What you are asked to do:
From the records below, find each line with the string "bookmark" and copy it.
(Exercise materials)
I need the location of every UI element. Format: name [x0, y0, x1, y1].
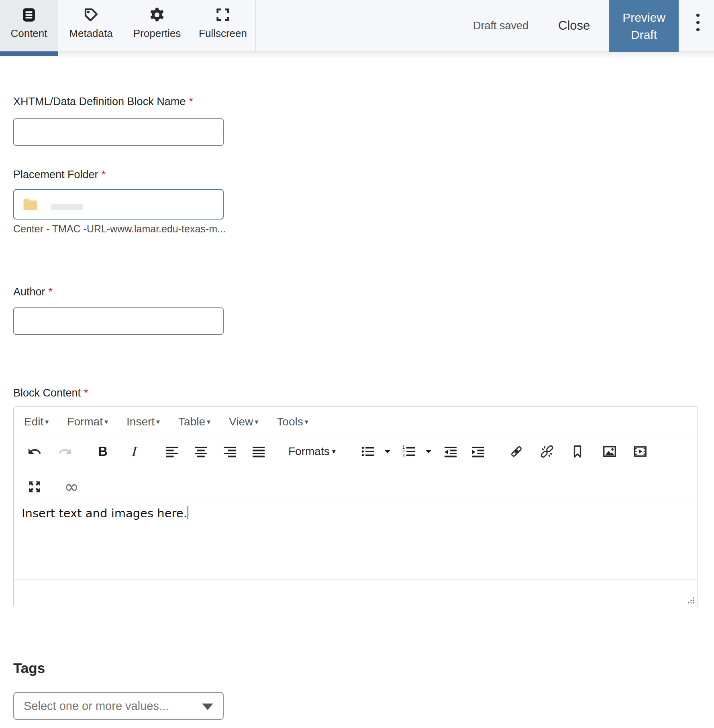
required-asterisk: *	[102, 169, 106, 181]
tab-metadata-label: Metadata	[69, 27, 112, 40]
text-cursor	[188, 506, 188, 519]
close-button[interactable]: Close	[558, 0, 590, 51]
indent-button[interactable]	[467, 442, 488, 461]
numbered-list-button[interactable]: 123	[398, 442, 419, 461]
editor-content-text: Insert text and images here.	[22, 506, 187, 520]
tags-heading: Tags	[13, 660, 45, 676]
menu-view[interactable]: View▾	[229, 415, 258, 428]
tab-strip: Content Metadata Properties Fullscreen	[0, 0, 714, 51]
rich-text-editor: Edit▾ Format▾ Insert▾ Table▾ View▾ Tools…	[13, 406, 698, 607]
placement-folder-label: Placement Folder*	[13, 169, 106, 181]
redo-button[interactable]	[55, 442, 75, 461]
tab-properties[interactable]: Properties	[124, 0, 190, 51]
insert-image-button[interactable]	[599, 442, 620, 461]
required-asterisk: *	[84, 387, 88, 399]
chevron-down-icon: ▾	[207, 417, 210, 426]
undo-icon	[27, 444, 42, 459]
tab-metadata[interactable]: Metadata	[58, 0, 124, 51]
numbered-list-icon: 123	[402, 444, 416, 459]
tab-content-label: Content	[10, 27, 47, 40]
tab-properties-label: Properties	[133, 27, 181, 40]
bold-button[interactable]: B	[92, 442, 113, 461]
indent-icon	[471, 444, 485, 459]
author-label: Author*	[13, 286, 53, 298]
media-icon	[633, 444, 647, 459]
placement-folder-chooser[interactable]	[13, 189, 224, 220]
header-shadow	[0, 52, 714, 59]
align-center-icon	[194, 444, 208, 459]
more-options-kebab-icon[interactable]	[690, 0, 706, 48]
required-asterisk: *	[49, 286, 53, 298]
internal-link-button[interactable]: ∞	[61, 477, 82, 496]
menu-tools[interactable]: Tools▾	[277, 415, 308, 428]
align-left-button[interactable]	[161, 442, 182, 461]
block-content-label: Block Content*	[13, 387, 88, 399]
placement-folder-name-obscured	[51, 204, 83, 210]
draft-saved-status: Draft saved	[473, 0, 528, 51]
editor-toolbar: B I Formats▾	[14, 437, 698, 498]
align-right-icon	[222, 444, 237, 459]
tab-fullscreen[interactable]: Fullscreen	[190, 0, 256, 51]
chevron-down-icon: ▾	[156, 417, 160, 426]
content-icon	[20, 6, 38, 24]
chevron-down-icon: ▾	[45, 417, 49, 426]
undo-button[interactable]	[24, 442, 45, 461]
anchor-bookmark-button[interactable]	[567, 442, 588, 461]
tab-content[interactable]: Content	[0, 0, 58, 51]
preview-draft-line2: Draft	[631, 26, 657, 43]
bullet-list-button[interactable]	[357, 442, 378, 461]
menu-insert[interactable]: Insert▾	[126, 415, 160, 428]
editor-status-bar	[14, 579, 698, 607]
editor-menubar: Edit▾ Format▾ Insert▾ Table▾ View▾ Tools…	[14, 407, 698, 437]
outdent-button[interactable]	[440, 442, 461, 461]
fullscreen-brackets-icon	[214, 6, 232, 24]
numbered-list-caret-icon	[424, 447, 432, 456]
chevron-down-icon: ▾	[305, 417, 308, 426]
chevron-down-icon	[202, 704, 213, 710]
unlink-button[interactable]	[537, 442, 557, 461]
italic-button[interactable]: I	[123, 442, 144, 461]
bullet-list-caret-button[interactable]	[381, 442, 394, 461]
chevron-down-icon: ▾	[255, 417, 258, 426]
preview-draft-button[interactable]: Preview Draft	[609, 0, 679, 52]
bookmark-icon	[570, 444, 585, 459]
tags-placeholder: Select one or more values...	[24, 700, 169, 713]
align-right-button[interactable]	[219, 442, 240, 461]
numbered-list-caret-button[interactable]	[422, 442, 435, 461]
align-justify-icon	[251, 444, 266, 459]
menu-format[interactable]: Format▾	[67, 415, 108, 428]
tag-icon	[82, 6, 100, 24]
header-bar: Content Metadata Properties Fullscreen	[0, 0, 714, 52]
required-asterisk: *	[189, 96, 193, 108]
outdent-icon	[443, 444, 458, 459]
redo-icon	[58, 444, 72, 459]
gear-icon	[148, 6, 166, 24]
tags-select[interactable]: Select one or more values...	[13, 692, 224, 720]
tab-fullscreen-label: Fullscreen	[199, 27, 247, 40]
link-icon	[509, 444, 524, 459]
align-left-icon	[165, 444, 179, 459]
align-justify-button[interactable]	[248, 442, 269, 461]
formats-dropdown[interactable]: Formats▾	[288, 442, 336, 461]
editor-fullscreen-button[interactable]	[24, 477, 45, 496]
folder-icon	[22, 197, 39, 211]
editor-content-area[interactable]: Insert text and images here.	[14, 498, 698, 579]
block-name-input[interactable]	[13, 118, 224, 146]
menu-edit[interactable]: Edit▾	[24, 415, 49, 428]
preview-draft-line1: Preview	[622, 9, 665, 26]
svg-text:3: 3	[402, 453, 405, 458]
image-icon	[602, 444, 617, 459]
expand-arrows-icon	[27, 480, 42, 494]
editor-page: Content Metadata Properties Fullscreen	[0, 0, 714, 728]
infinity-link-icon: ∞	[64, 478, 79, 496]
block-name-label: XHTML/Data Definition Block Name*	[13, 96, 193, 108]
author-input[interactable]	[13, 307, 224, 335]
insert-media-button[interactable]	[630, 442, 651, 461]
italic-icon: I	[131, 444, 136, 460]
menu-table[interactable]: Table▾	[178, 415, 210, 428]
link-button[interactable]	[506, 442, 527, 461]
chevron-down-icon: ▾	[104, 417, 108, 426]
align-center-button[interactable]	[190, 442, 211, 461]
bullet-list-icon	[361, 444, 375, 459]
resize-grip[interactable]	[687, 596, 695, 604]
(End Exercise materials)
Result of the exercise:
anchor-bookmark-button[interactable]	[567, 442, 588, 461]
bookmark-icon	[570, 444, 585, 459]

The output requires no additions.